Laurentian Bank’s Breakup Marks Major Shift in Canadian Banking
A Divided Deal Reshapes a 175-Year-Old Institution
Laurentian Bank of Canada is undergoing its most significant transformation in decades, announcing a $1.9-billion agreement that will see the bank split between two buyers. The commercial division will be acquired by Fairstone Bank of Canada, while National Bank will take over Laurentian’s retail and small-business operations at roughly book value. The announcement comes after years of strategic uncertainty and unsuccessful turnaround efforts for the 175-year-old financial institution.
Why the Sale Happened After Years of Struggle
The deal caps a prolonged period in which Laurentian attempted to modernize its operations, improve digital services, and find a buyer that met shareholder expectations. Despite its long history, the bank faced persistent technology gaps—its first mobile app launched only a few years ago—and mounting competitive pressure. Executives said the split offers a path forward that preserves the commercial strengths of the brand while providing retail clients with more robust technology through National Bank’s systems.
What Happens to Branches, Jobs, and the Laurentian Brand
One of the most immediate impacts will be felt in Quebec, where Laurentian’s 57 branches will not transfer to National Bank. Instead, the locations and their employees will wind down, with staff offered the option to apply for roles at National. This affects much of Laurentian’s roughly 2,715-person workforce, though it remains unclear how many positions will be retained under Fairstone’s commercial division. The Laurentian brand will continue under Fairstone, which plans to keep the commercial headquarters in Montreal and maintain Éric Provost as CEO.
How the Commercial Business Will Operate Under Fairstone
Fairstone’s acquisition allows it to deepen its footprint in specialized commercial lending, including real estate financing, equipment lending, intermediary services, and capital markets. Provost said the merger strengthens Laurentian’s commercial niche while offering continuity to clients. The deal also extends Fairstone’s rapid expansion—coming just a year after its merger with Home Trust, which brought its customer base to two million.
National Bank Gains Scale Without Legacy Challenges
National Bank’s purchase includes approximately $10.9 billion in retail loans and deposits and $1.4 billion in small- and medium-business accounts. Analysts say National benefits by expanding its presence in Quebec without taking on Laurentian’s branch legacy. Jefferies analyst John Aiken called the deal a positive development, noting that acquiring assets at book value gives National an advantageous position in its home market.
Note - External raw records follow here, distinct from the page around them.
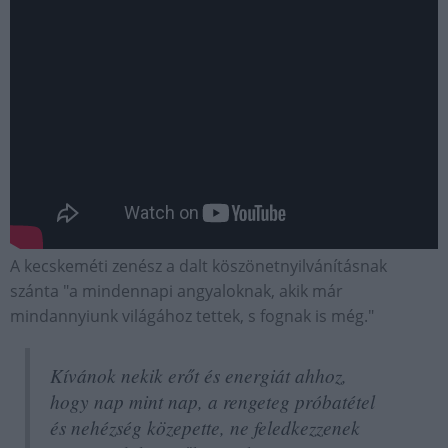
A kecskeméti zenész a dalt köszönetnyilvánításnak
szánta "a mindennapi angyaloknak, akik már
mindannyiunk világához tettek, s fognak is még."
Kívánok nekik erőt és energiát ahhoz,
hogy nap mint nap, a rengeteg próbatétel
és nehézség közepette, ne feledkezzenek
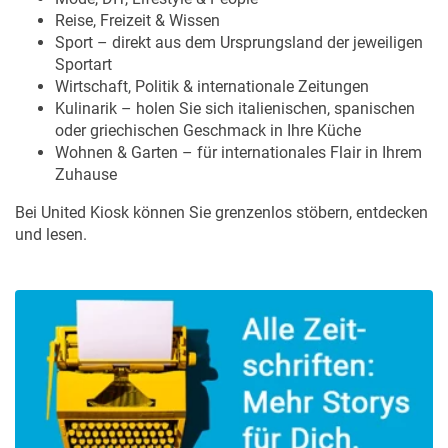
Reise, Freizeit & Wissen
Sport – direkt aus dem Ursprungsland der jeweiligen
Sportart
Wirtschaft, Politik & internationale Zeitungen
Kulinarik – holen Sie sich italienischen, spanischen
oder griechischen Geschmack in Ihre Küche
Wohnen & Garten – für internationales Flair in Ihrem
Zuhause
Bei United Kiosk können Sie grenzenlos stöbern, entdecken
und lesen.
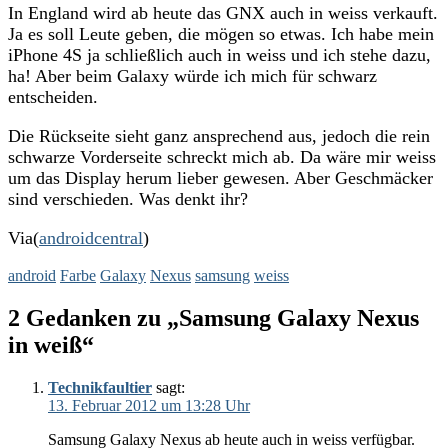
In England wird ab heute das GNX auch in weiss verkauft.
Ja es soll Leute geben, die mögen so etwas. Ich habe mein
iPhone 4S ja schließlich auch in weiss und ich stehe dazu,
ha! Aber beim Galaxy würde ich mich für schwarz
entscheiden.
Die Rückseite sieht ganz ansprechend aus, jedoch die rein
schwarze Vorderseite schreckt mich ab. Da wäre mir weiss
um das Display herum lieber gewesen. Aber Geschmäcker
sind verschieden. Was denkt ihr?
Via(
androidcentral
)
android
Farbe
Galaxy
Nexus
samsung
weiss
2 Gedanken zu „Samsung Galaxy Nexus
in weiß“
Technikfaultier
sagt:
13. Februar 2012 um 13:28 Uhr
Samsung Galaxy Nexus ab heute auch in weiss verfügbar.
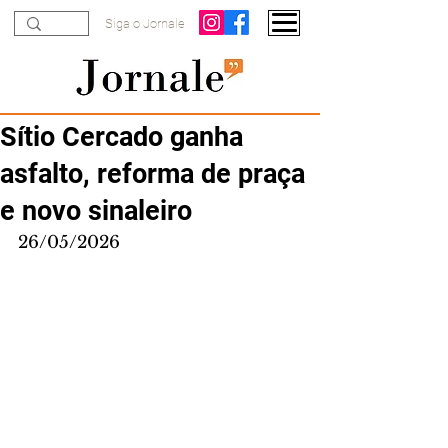
Siga o Jornale
Sítio Cercado ganha
asfalto, reforma de praça
e novo sinaleiro
26/05/2026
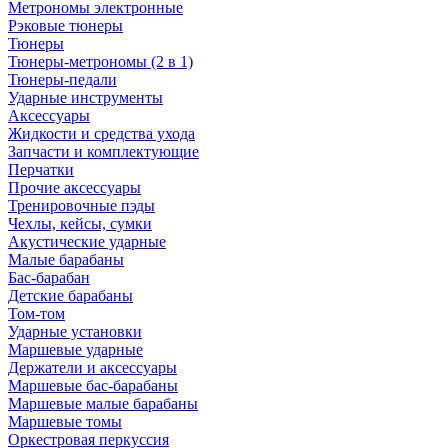
Метрономы электронные
Рэковые тюнеры
Тюнеры
Тюнеры-метрономы (2 в 1)
Тюнеры-педали
Ударные инструменты
Аксессуары
Жидкости и средства ухода
Запчасти и комплектующие
Перчатки
Прочие аксессуары
Тренировочные пэды
Чехлы, кейсы, сумки
Акустические ударные
Mалые барабаны
Бас-барабан
Детские барабаны
Том-том
Ударные установки
Маршевые ударные
Держатели и аксессуары
Маршевые бас-барабаны
Маршевые малые барабаны
Маршевые томы
Оркестровая перкуссия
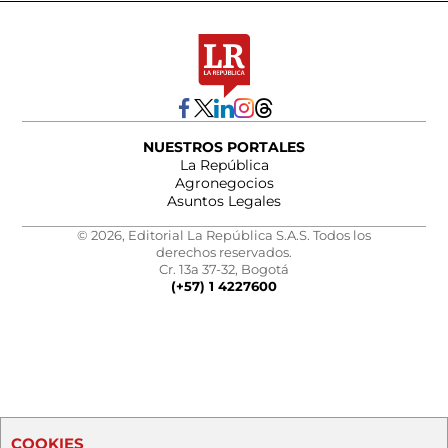
NUESTROS PORTALES
La República
Agronegocios
Asuntos Legales
© 2026, Editorial La República S.A.S. Todos los
derechos reservados.
Cr. 13a 37-32, Bogotá
(+57) 1 4227600
COOKIES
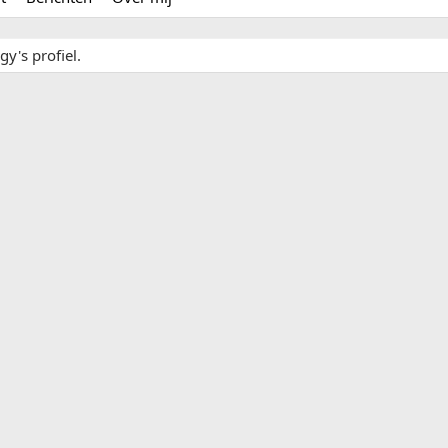
y's profiel.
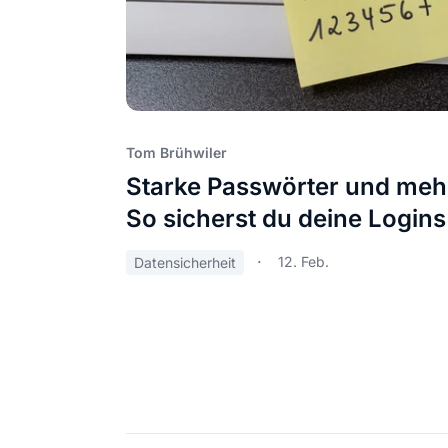
Tom Brühwiler
Starke Passwörter und meh
So sicherst du deine Logins
12. Feb.
Datensicherheit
Approval Process and Shareholder Support
Fairstone will pay shareholders $40.50 per Laurentian share in cash, with National’s payment determined at closing based on outstanding balances. The transaction still requires approval from two-thirds of Laurentian shareholders. The Caisse de dépôt et placement du Québec, which holds about eight per cent of shares, has already signaled its support, citing a competitive banking environment and the strategic benefits of the deal.
What Happens Next for Customers and Employees
With approvals pending, customers are expected to transition gradually, with National promising improved digital tools and expanded service options. For employees, uncertainty remains as branch operations wind down and hiring processes begin. If approved, the split is expected to mark one of the most significant restructurings of a Canadian bank in recent years—closing a chapter on Laurentian’s traditional retail presence while pushing its commercial brand into a new era under Fairstone.